In 50 years as a university teacher, Shlaim says he has "not come across a more vacuous or useless definition" than the one proposed by the IHRA.

But it has not been innocuous, he notes.

The 11 examples of antisemitism provided by the IHRA alongside the definition, seven of which include references to Israel, made unwarranted assumptions about Israel and world Jewry.

They assumed that all Israelis adhered to the notion of Israel as a Jewish state, that Israel was a democratic nation, that it was not a racist endeavour and that all Jews condemned the comparison between Israeli policy and that of the Nazis, Shlaim writes.

“Many left-wing Israelis regard Israel as a racist endeavour. B’Tselem, the highly respected Israeli human rights organisation, issued a closely argued position paper in January titled 'A regime of Jewish supremacy from the Jordan River to the Mediterranean Sea: This is apartheid'.”

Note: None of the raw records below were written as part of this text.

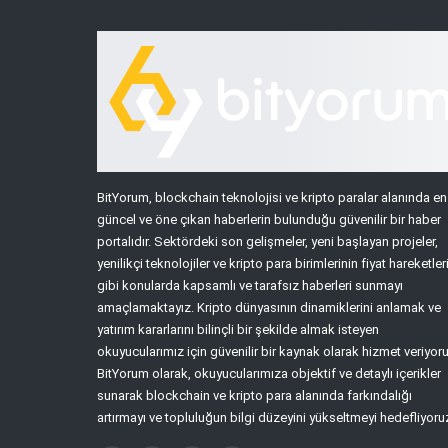
BitYorum, blockchain teknolojisi ve kripto paralar alanında en
güncel ve öne çıkan haberlerin bulunduğu güvenilir bir haber
portalıdır. Sektördeki son gelişmeler, yeni başlayan projeler,
yenilikçi teknolojiler ve kripto para birimlerinin fiyat hareketler
gibi konularda kapsamlı ve tarafsız haberleri sunmayı
amaçlamaktayız. Kripto dünyasının dinamiklerini anlamak ve
yatırım kararlarını bilinçli bir şekilde almak isteyen
okuyucularımız için güvenilir bir kaynak olarak hizmet veriyoru
BitYorum olarak, okuyucularımıza objektif ve detaylı içerikler
sunarak blockchain ve kripto para alanında farkındalığı
artırmayı ve topluluğun bilgi düzeyini yükseltmeyi hedefliyoru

In fact, Shlaim notes, there is no law in Israel against calling it an apartheid state and progressive Israelis do all the time. Nor are comparisons with Nazi Germany proscribed by Israeli law.

Shlaim also notes opposition to the adoption of the definition on campuses by its lead author, the American lawyer Kenneth Stern, who has argued that it “will harm not only pro-Palestinian advocates, but also Jewish students and faculty, and the academy itself".

Intentional vagueness

The vagueness of the new definition of antisemitism is intentional, Shlaim argues. It enables Israel’s defenders to weaponise a definition and to portray what in most cases is valid criticism as vilification and delegitimisation of the State of Israel.

“Israel is the only member of the UN that enshrines its racism in law. It is therefore not antisemitic, but only right and proper, to expect Israel to behave like a democratic nation by giving equal rights to all its citizens.” Shlaim writes.

The clearest clue that the present Conservative government is wedded to this deeply flawed and non-legally binding definition was the letter sent last year by Gavin Williamson, the education secretary, to university vice chancellors.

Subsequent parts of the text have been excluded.